## [Work order]
Please set the lines down again exactly, from the top of the entries through the line that contains "popular because of celebrity and company".

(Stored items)
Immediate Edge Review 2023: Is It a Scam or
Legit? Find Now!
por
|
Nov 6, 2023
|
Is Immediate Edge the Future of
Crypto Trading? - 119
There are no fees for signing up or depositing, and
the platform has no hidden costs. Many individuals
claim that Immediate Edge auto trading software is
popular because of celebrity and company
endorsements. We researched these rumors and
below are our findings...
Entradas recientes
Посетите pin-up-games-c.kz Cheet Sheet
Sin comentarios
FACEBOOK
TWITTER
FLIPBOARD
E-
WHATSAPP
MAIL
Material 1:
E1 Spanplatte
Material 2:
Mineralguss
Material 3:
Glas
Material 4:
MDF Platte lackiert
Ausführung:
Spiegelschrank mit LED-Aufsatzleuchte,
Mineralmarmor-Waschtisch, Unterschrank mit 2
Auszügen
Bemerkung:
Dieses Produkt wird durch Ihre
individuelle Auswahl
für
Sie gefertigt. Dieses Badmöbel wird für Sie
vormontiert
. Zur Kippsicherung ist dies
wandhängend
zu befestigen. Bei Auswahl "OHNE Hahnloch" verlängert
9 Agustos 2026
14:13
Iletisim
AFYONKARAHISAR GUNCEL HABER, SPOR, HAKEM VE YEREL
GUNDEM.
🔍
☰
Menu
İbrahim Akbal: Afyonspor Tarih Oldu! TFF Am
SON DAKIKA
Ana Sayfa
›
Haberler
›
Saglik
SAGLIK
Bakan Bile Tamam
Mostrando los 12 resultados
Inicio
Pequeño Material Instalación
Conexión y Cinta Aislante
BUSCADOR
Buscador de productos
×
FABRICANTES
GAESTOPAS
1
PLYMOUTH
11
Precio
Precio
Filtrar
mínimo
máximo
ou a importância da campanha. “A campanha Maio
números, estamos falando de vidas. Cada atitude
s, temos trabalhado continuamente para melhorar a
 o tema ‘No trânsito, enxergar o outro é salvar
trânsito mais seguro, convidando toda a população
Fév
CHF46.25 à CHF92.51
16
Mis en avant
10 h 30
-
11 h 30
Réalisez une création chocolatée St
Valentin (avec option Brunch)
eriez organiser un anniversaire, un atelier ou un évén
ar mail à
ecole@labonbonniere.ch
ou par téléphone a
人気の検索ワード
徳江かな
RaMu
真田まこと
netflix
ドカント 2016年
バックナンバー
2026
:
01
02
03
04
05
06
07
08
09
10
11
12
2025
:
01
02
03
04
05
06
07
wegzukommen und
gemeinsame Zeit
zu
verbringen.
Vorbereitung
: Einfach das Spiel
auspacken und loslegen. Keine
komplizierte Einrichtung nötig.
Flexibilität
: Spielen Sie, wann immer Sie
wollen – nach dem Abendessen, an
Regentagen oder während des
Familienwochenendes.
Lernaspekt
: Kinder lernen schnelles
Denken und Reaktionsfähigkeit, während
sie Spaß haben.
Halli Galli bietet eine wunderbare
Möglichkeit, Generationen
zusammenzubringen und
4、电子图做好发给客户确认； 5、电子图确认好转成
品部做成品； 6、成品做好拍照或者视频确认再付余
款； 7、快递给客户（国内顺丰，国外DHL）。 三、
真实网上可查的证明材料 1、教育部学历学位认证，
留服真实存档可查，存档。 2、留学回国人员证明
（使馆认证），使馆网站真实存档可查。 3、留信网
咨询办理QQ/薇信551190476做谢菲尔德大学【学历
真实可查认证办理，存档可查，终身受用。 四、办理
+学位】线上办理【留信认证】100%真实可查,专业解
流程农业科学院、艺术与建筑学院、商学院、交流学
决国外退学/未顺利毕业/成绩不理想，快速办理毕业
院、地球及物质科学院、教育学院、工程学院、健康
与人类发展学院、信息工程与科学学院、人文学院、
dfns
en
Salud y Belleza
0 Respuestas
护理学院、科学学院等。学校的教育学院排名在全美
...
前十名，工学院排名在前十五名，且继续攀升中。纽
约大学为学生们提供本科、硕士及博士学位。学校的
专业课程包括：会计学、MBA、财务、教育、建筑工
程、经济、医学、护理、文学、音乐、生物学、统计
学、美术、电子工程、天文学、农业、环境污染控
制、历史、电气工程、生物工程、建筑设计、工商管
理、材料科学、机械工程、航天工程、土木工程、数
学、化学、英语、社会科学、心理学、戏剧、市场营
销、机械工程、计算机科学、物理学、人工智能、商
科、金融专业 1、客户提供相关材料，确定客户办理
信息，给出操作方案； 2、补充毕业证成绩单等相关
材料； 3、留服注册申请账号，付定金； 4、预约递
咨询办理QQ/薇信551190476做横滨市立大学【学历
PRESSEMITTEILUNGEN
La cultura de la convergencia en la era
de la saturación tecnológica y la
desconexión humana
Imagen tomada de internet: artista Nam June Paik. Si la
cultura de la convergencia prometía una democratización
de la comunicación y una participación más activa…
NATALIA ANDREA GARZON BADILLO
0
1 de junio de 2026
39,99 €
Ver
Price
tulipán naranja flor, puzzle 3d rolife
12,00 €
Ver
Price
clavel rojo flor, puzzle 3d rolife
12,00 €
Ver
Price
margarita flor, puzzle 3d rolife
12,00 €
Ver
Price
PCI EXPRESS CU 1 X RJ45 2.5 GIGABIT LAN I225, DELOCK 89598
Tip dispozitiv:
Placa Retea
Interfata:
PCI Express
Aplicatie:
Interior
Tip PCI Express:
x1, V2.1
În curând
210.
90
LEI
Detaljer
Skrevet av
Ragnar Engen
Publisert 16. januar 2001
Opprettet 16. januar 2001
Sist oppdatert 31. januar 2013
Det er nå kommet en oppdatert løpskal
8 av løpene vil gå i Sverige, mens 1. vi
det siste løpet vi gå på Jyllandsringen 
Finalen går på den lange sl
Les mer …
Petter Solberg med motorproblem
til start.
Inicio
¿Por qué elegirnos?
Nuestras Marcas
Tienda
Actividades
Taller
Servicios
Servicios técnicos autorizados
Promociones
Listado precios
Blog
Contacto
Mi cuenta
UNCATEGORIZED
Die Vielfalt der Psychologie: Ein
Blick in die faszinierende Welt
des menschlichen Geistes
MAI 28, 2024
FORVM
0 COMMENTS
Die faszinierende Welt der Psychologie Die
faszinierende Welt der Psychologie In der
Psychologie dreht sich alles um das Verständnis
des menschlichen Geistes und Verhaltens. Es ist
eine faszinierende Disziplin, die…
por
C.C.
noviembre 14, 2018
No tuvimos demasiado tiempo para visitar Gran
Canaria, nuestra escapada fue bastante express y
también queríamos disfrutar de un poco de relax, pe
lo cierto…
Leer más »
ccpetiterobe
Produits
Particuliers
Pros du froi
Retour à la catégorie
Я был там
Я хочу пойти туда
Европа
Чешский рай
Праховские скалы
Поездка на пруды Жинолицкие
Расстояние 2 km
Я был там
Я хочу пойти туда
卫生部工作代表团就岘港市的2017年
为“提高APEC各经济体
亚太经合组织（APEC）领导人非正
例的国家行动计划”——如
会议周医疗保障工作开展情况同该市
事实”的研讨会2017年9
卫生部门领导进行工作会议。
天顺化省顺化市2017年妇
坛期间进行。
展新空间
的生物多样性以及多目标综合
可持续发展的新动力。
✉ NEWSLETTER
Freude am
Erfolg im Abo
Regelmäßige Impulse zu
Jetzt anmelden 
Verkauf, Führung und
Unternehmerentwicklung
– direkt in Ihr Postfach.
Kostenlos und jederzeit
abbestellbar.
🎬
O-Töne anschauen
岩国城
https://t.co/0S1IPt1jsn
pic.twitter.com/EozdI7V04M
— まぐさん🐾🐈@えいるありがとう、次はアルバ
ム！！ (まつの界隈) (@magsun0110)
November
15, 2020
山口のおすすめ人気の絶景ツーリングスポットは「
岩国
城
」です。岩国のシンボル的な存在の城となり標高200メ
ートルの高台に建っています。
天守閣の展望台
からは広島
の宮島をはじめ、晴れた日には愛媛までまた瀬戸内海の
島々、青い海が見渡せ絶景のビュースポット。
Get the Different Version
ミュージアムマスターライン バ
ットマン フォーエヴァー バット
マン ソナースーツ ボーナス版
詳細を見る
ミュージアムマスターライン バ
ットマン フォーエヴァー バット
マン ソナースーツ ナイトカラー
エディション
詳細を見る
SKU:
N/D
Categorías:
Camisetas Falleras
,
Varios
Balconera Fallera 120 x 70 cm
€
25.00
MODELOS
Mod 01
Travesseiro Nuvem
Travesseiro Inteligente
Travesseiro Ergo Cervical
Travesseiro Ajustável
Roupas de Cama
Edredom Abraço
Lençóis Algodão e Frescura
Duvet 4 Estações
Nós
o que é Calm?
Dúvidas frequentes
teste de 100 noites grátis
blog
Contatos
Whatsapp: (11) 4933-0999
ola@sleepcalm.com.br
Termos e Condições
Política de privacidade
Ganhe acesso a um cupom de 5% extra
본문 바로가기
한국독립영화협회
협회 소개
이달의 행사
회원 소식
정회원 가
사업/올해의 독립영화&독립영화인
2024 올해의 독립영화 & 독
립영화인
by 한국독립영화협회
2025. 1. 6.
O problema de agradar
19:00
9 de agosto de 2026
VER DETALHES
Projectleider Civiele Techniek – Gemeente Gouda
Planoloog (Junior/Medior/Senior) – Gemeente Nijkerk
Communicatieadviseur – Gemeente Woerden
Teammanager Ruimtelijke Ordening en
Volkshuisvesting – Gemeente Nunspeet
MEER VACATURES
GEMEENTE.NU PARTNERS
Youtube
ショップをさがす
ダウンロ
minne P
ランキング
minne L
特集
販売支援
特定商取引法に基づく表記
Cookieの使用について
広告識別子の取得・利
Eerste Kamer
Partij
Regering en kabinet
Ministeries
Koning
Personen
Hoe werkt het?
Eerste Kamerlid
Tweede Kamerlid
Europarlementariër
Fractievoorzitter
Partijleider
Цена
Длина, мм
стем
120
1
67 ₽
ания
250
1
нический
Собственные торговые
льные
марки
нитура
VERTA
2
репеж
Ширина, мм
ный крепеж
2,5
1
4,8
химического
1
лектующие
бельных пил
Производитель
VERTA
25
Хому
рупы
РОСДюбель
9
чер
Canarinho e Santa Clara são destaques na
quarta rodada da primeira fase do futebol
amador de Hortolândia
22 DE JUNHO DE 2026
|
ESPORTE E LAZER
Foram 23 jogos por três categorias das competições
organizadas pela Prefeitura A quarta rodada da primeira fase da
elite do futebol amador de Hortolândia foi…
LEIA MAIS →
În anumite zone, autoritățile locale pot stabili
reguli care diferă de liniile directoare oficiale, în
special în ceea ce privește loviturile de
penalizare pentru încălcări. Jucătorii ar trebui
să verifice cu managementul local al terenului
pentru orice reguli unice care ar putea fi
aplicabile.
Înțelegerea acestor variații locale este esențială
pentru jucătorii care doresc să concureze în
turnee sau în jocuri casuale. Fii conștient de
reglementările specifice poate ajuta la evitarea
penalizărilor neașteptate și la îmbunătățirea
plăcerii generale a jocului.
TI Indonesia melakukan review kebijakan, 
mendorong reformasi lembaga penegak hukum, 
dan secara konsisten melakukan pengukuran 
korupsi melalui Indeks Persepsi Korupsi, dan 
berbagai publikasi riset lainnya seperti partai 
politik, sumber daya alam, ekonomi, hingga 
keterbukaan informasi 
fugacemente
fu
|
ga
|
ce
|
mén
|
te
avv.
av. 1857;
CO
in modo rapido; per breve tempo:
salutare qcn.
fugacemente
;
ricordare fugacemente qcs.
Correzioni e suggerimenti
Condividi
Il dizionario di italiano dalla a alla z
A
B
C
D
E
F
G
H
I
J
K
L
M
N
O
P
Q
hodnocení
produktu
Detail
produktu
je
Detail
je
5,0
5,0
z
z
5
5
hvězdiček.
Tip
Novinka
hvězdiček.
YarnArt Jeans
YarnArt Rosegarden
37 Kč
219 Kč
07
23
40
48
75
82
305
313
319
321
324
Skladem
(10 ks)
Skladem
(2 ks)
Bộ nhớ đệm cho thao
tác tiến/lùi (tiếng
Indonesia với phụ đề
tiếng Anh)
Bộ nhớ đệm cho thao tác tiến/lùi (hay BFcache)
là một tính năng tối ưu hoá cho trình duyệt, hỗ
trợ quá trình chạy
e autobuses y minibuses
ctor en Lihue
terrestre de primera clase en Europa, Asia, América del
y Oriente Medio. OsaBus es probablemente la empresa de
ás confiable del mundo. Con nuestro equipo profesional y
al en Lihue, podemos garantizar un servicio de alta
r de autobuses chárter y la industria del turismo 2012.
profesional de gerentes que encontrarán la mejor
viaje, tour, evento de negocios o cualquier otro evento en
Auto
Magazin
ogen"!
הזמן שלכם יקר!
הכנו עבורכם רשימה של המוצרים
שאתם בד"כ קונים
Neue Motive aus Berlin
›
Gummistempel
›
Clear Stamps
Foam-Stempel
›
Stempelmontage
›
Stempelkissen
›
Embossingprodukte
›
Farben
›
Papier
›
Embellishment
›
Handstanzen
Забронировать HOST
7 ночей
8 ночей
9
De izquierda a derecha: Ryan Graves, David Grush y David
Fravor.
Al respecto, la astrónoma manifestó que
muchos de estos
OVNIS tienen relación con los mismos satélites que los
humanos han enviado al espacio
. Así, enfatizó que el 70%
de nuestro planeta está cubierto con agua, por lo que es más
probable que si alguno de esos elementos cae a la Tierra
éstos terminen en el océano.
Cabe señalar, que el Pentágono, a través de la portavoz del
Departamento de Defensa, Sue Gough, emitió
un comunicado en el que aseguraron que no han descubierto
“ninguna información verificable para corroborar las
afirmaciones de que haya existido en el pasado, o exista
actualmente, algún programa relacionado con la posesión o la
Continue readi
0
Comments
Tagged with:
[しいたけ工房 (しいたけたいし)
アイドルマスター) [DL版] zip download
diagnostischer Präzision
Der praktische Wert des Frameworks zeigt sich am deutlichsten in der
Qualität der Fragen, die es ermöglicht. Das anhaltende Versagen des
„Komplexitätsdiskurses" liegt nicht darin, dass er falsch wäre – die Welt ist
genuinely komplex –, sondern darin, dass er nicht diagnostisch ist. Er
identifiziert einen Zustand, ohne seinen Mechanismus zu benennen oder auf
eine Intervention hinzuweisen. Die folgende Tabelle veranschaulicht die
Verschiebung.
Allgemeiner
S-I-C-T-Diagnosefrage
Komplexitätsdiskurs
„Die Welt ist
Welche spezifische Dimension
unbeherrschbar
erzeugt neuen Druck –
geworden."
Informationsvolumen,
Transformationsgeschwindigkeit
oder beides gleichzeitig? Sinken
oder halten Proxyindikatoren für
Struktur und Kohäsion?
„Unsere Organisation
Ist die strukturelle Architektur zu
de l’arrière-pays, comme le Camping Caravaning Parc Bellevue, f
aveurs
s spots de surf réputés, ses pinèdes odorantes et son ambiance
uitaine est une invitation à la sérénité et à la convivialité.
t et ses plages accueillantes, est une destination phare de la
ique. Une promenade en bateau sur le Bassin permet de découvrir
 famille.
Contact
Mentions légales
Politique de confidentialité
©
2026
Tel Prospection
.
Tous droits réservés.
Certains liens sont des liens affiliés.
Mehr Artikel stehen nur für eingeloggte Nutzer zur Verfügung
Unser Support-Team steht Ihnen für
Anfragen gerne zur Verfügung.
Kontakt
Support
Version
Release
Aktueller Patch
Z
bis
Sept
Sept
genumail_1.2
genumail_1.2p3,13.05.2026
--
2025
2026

## [Problem solution]
Immediate Edge Review 2023: Is It a Scam or
Legit? Find Now!
por
|
Nov 6, 2023
|
Is Immediate Edge the Future of
Crypto Trading? - 119
There are no fees for signing up or depositing, and
the platform has no hidden costs. Many individuals
claim that Immediate Edge auto trading software is
popular because of celebrity and company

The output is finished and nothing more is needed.